MATERIAL FOR THIS EXERCISE –
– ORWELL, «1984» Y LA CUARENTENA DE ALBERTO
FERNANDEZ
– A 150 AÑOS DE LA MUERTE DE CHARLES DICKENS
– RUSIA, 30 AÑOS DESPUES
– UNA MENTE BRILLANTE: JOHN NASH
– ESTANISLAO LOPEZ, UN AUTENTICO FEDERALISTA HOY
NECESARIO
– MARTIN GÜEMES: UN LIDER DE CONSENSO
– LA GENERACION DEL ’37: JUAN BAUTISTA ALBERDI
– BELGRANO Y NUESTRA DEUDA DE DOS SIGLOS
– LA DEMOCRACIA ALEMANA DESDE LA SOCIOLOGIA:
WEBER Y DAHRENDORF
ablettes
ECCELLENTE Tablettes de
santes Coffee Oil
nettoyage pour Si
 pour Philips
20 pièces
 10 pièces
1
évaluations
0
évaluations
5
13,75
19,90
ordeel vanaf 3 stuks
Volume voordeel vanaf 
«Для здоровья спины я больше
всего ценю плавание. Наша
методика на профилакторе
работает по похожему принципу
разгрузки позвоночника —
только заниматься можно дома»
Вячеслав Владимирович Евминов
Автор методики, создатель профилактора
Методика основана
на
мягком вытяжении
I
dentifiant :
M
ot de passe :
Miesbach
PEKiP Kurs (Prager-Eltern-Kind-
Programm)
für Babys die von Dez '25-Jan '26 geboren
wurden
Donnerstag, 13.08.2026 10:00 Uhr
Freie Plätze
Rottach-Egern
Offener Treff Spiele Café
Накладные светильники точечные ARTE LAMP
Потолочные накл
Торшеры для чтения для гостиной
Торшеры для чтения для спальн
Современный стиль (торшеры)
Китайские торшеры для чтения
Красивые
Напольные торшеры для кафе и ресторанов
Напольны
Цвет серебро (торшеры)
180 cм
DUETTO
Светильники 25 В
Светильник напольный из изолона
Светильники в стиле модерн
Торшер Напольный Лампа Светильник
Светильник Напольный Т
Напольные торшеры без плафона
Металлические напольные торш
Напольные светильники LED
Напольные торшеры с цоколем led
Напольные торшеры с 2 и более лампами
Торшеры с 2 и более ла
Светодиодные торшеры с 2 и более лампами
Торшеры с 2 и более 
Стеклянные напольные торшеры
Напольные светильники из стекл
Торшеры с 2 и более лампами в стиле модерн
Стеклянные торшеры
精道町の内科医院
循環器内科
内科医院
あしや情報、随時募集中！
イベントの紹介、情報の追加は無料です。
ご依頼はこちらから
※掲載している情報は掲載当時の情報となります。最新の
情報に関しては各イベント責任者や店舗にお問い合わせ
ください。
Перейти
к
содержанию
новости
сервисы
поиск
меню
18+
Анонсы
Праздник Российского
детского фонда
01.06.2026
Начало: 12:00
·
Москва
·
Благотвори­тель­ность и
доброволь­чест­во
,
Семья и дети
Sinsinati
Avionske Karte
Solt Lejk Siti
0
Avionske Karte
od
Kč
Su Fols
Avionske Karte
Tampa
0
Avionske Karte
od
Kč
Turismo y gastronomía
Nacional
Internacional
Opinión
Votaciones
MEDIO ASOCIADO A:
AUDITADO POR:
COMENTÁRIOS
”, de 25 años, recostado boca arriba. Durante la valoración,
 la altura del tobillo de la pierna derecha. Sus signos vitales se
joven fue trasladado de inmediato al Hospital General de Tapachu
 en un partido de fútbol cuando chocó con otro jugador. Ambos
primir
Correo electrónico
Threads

WHAT IS NEEDED – Could you output every entry from the listing above without altering a word?

PROBLEM SOLUTION –
– ORWELL, «1984» Y LA CUARENTENA DE ALBERTO
FERNANDEZ
– A 150 AÑOS DE LA MUERTE DE CHARLES DICKENS
– RUSIA, 30 AÑOS DESPUES
– UNA MENTE BRILLANTE: JOHN NASH
– ESTANISLAO LOPEZ, UN AUTENTICO FEDERALISTA HOY
NECESARIO
– MARTIN GÜEMES: UN LIDER DE CONSENSO
– LA GENERACION DEL ’37: JUAN BAUTISTA ALBERDI
– BELGRANO Y NUESTRA DEUDA DE DOS SIGLOS
– LA DEMOCRACIA ALEMANA DESDE LA SOCIOLOGIA:
WEBER Y DAHRENDORF
ablettes
ECCELLENTE Tablettes de
santes Coffee Oil
nettoyage pour Si
 pour Philips
20 pièces
 10 pièces
1
évaluations
0
évaluations
5
13,75
19,90
ordeel vanaf 3 stuks
Volume voordeel vanaf 
«Для здоровья спины я больше
всего ценю плавание. Наша
методика на профилакторе
работает по похожему принципу
разгрузки позвоночника —
только заниматься можно дома»
Вячеслав Владимирович Евминов
Автор методики, создатель профилактора
Методика основана
на
мягком вытяжении
I
dentifiant :
M
ot de passe :
Miesbach
PEKiP Kurs (Prager-Eltern-Kind-
Programm)
für Babys die von Dez '25-Jan '26 geboren
wurden
Donnerstag, 13.08.2026 10:00 Uhr
Freie Plätze
Rottach-Egern
Offener Treff Spiele Café
Накладные светильники точечные ARTE LAMP
Потолочные накл
Торшеры для чтения для гостиной
Торшеры для чтения для спальн
Современный стиль (торшеры)
Китайские торшеры для чтения
Красивые
Напольные торшеры для кафе и ресторанов
Напольны
Цвет серебро (торшеры)
180 cм
DUETTO
Светильники 25 В
Светильник напольный из изолона
Светильники в стиле модерн
Торшер Напольный Лампа Светильник
Светильник Напольный Т
Напольные торшеры без плафона
Металлические напольные торш
Напольные светильники LED
Напольные торшеры с цоколем led
Напольные торшеры с 2 и более лампами
Торшеры с 2 и более ла
Светодиодные торшеры с 2 и более лампами
Торшеры с 2 и более 
Стеклянные напольные торшеры
Напольные светильники из стекл
Торшеры с 2 и более лампами в стиле модерн
Стеклянные торшеры
精道町の内科医院
循環器内科
内科医院
あしや情報、随時募集中！
イベントの紹介、情報の追加は無料です。
ご依頼はこちらから
※掲載している情報は掲載当時の情報となります。最新の
情報に関しては各イベント責任者や店舗にお問い合わせ
ください。
Перейти
к
содержанию
новости
сервисы
поиск
меню
18+
Анонсы
Праздник Российского
детского фонда
01.06.2026
Начало: 12:00
·
Москва
·
Благотвори­тель­ность и
доброволь­чест­во
,
Семья и дети
Sinsinati
Avionske Karte
Solt Lejk Siti
0
Avionske Karte
od
Kč
Su Fols
Avionske Karte
Tampa
0
Avionske Karte
od
Kč
Turismo y gastronomía
Nacional
Internacional
Opinión
Votaciones
MEDIO ASOCIADO A:
AUDITADO POR:
COMENTÁRIOS
”, de 25 años, recostado boca arriba. Durante la valoración,
 la altura del tobillo de la pierna derecha. Sus signos vitales se
joven fue trasladado de inmediato al Hospital General de Tapachu
 en un partido de fútbol cuando chocó con otro jugador. Ambos
primir
Correo electrónico
Threads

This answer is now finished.